The quantity on the left-hand side is called the log-odds or logit and is linearly dependent on X.

## Estimation of the logistic regression coefficients and maximum likelihood

In the previous section, we saw that the probability of the default, modeled as a logistic function is given by
$p\left(X\right)= \frac{{e}^{{\beta}_{0}+{\beta}_{1}X}}{1+{e}^{{\beta}_{0}+{\beta}_{1}X}}$

In this equation, while X is known( credit card balance in our problem), there are two unknown parameters $\beta_{0}$and $\beta_{1}$. $\beta_{0}$ and $\beta_{1}$ are known as logistic regression coefficient.
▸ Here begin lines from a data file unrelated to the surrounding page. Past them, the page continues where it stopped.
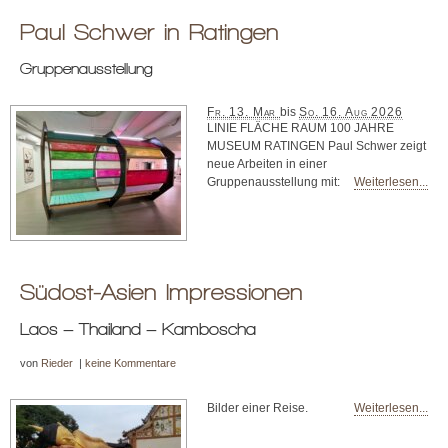
Paul Schwer in Ratingen
Gruppenausstellung
Fr. 13. Mar
bis
So. 16. Aug 2026
LINIE FLÄCHE RAUM 100 JAHRE
MUSEUM RATINGEN Paul Schwer zeigt
neue Arbeiten in einer
Gruppenausstellung mit:
Weiterlesen...
Südost-Asien Impressionen
Laos – Thailand – Kamboscha
von
Rieder
|
keine Kommentare
Bilder einer Reise.
Weiterlesen...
These coefficients need to be estimated based on the available training data.

Maximum Likelihood Estimation is used to estimate the coefficients. Motivation is to find the values of $\beta_{0}$and $\beta_{1}$ so that the estimated probability using the above equation corresponds to the actual default status of the individual as closely as possible. In other words, we choose $\beta_{0}$and $\beta_{1}$ so that for all individuals who defaulted gives a probability close to 1 and a probability close to zero for individuals who did not. This intuition can be represented using a likelihood function given as

$l\left(\beta_{0},\beta_{1}\right)=\Pi p\left({x}_{i}\right)\Pi \left(1-p\left({x}_{i}\right)\right)$
The estimates of the coefficients are chosen to maximize this likelihood function. The modeling and determination of regression coefficients are possible in software like R and Python. For the default dataset, the coefficient as determined using Python is shown in the following picture.
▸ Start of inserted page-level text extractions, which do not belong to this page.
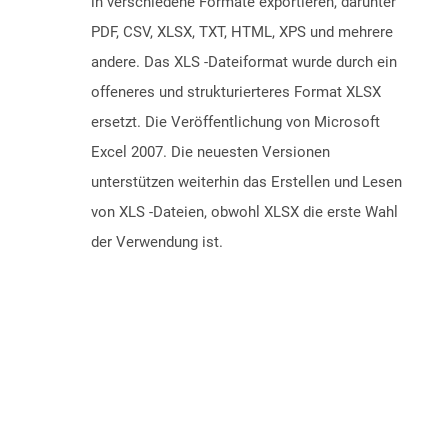
in verschiedene Formate exportieren, darunter
PDF, CSV, XLSX, TXT, HTML, XPS und mehrere
andere. Das XLS -Dateiformat wurde durch ein
offeneres und strukturierteres Format XLSX
ersetzt. Die Veröffentlichung von Microsoft
Excel 2007. Die neuesten Versionen
unterstützen weiterhin das Erstellen und Lesen
von XLS -Dateien, obwohl XLSX die erste Wahl
der Verwendung ist.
As the p-value for both the coefficients is very low, hence they both are significant. Using this table, we can conclude that there is a relation between the credit card default and the credit card balance and is given below

$\hat{p}\left(x\right)=\frac{{e}^{-10.6513+0.0055x}}{1+{e}^{-10.6513+0.0055x}}$

## Making predictions of the class

In the last section, we modeled the probability of default when the balance is given as
$\hat{p}\left(X\right)=\frac{{e}^{-10.6513+0.0055X}}{1+{e}^{-10.6513+0.0055X}}$
From this model, we can predict that an individual will default if p(X) >0.5 and will not default if p(X) <0.5.
Let’s predict the default of the individual whose credit card balance is $1000. $\hat{p}\left(X\right)=\frac{{e}^{-10.6513+0.0055*1000}}{1+{e}^{-10.6513+0.0055*1000}}$ =0.00576 Since, the probability is 0.576% for default, we will predict that this individual will not default. While an individual with a$ 2000 balance would have $\hat{p}\left(X\right)$ =0.586, and we would conclude that he would default as our chosen decision boundary is 0.5.

## Conclusion

In this example, we had assumed that the default only depends on a credit card balance for the sake of understanding. We can extend this model with more than one predictor, where the logistic function would be given as follows.
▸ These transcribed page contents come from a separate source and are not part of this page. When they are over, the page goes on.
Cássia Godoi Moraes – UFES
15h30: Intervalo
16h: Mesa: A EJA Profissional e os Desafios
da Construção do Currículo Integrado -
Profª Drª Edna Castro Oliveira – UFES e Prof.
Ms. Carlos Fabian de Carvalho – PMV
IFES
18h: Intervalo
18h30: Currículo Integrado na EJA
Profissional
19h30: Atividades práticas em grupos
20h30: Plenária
$p\left(X\right)=p\left(\frac{Y=1}{X}\right)=\frac{{e}^{{\beta}_{0}+{\beta}_{1}X1+{\beta}_{2}X2+…}}{1+{e}^{{\beta}_{0}+{\beta}_{1}X1+{\beta}_{2}X2+…}}$
While this example showed a binary classification, logistic regression is capable of classification with more than 2 classes also which is known as Multinomial logistic regression.

Reference-  James, Gareth, et al. An introduction to statistical learning. Vol. 112. New York: springer, 2013.